Anomalie ? Deux photos aussi du renard… rusé, qui file, rencontré un jour au détour du chemin dans ces montagnes. Et s’il n’était pas si rusé que cela, juste passant… A voir.

Le chemin repasse à Lourdes

Mercredi, août 25th, 2010

Oui, le chemin de ce blog repasse à Lourdes ou revient vers Lourdes, où les 5  jours du Pèlerinage National furent d’une grande densité. Redécouverte du signe de la croix qui signe la vie du chrétien et la marque de la présence du Christ. Les mots peinent à dire une exépérience quand elle est trop vive. Invitation à revenir en image sur ces jours. Allez voir le site qui présente ces images sous la rubrique reportage. Ils sont multiples, diversifiés… et placent en direction de l’événement vécu, quand le ciel et la terre se touchent, se rencontrent.

Le train pèlerin

Jeudi, août 19th, 2010

Depuis longtemps, les trains de pèlerinage  traversent la France, et même l’Europe, menant inlassablement les pèlerins vers la ville mariale. Quand le train arrive en gare de Lourdes pour la première fois, en 1866, les locomotives, qui crachent le feu et les escarbilles sur leur passage, sont encore assimilées au diable pour les bonnes âmes qui s’émeuvent plus qu’elles ne se réjouissent. Les dessins et caricatures d’époque le montrent à l’envie. Or les trains convergeront dès cette date vers Lourdes, y menant les pèlerins par centaines et par miliers. Le voyageur d’aujourd’hui regarde avec étonnement les photos des premiers trains et trouve bien rudimentaires les wagons et installations, qui permettent aussi aux pèlerins malades de voyager.

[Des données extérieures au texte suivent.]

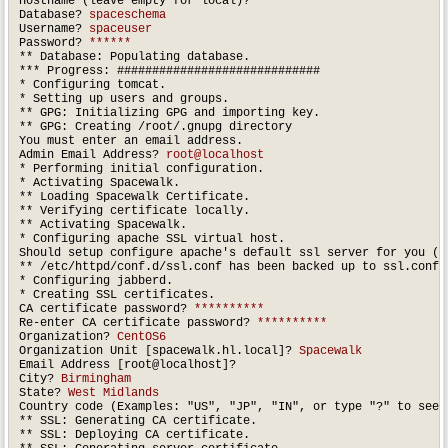
Hostname (leave empty for local)?

Database? 
spaceschema
Username? 
spaceuser
Password? 
******
** Database: Populating database.

*** Progress: #############################

* Configuring tomcat.

* Setting up users and groups.

** GPG: Initializing GPG and importing key.

** GPG: Creating /root/.gnupg directory

You must enter an email address.

Admin Email Address? 
root@localhost
* Performing initial configuration.

* Activating Spacewalk.

** Loading Spacewalk Certificate.

** Verifying certificate locally.

** Activating Spacewalk.

* Configuring apache SSL virtual host.

Should setup configure apache's default ssl server for you (s
** /etc/httpd/conf.d/ssl.conf has been backed up to ssl.conf-s
* Configuring jabberd.

* Creating SSL certificates.

CA certificate password? 
**********
Re-enter CA certificate password? 
**********
Organization?
 CentOS6
Organization Unit [spacewalk.hl.local]? 
Spacewalk
Email Address [root@localhost]?

City? 
Birmingham
State? 
West Midlands
Country code (Examples: "US", "JP", "IN", or type "?" to see 
** SSL: Generating CA certificate.

** SSL: Deploying CA certificate.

La famille de l’Assomption, qui fonda le Pèlerinage National en 1873, saisit très vite que s’il faut parler des monstres du rail comme du diable, celui-ci peut être sans peine apprivoisé. 2010 marque le bicentenaire de la naissance d’Emmanuel d’Alzon, fondateur des Assomptionnistes, qui ont rassemblé ces étonnants témoignages d’époque en une exposition en gare de Lourdes. Près de 10 000 pèlerins se sont ainsi rendus à Lourdes une fois encore en ce mois d’août, pour une expérience forte et vive. Oui, le pèlerin va bon train.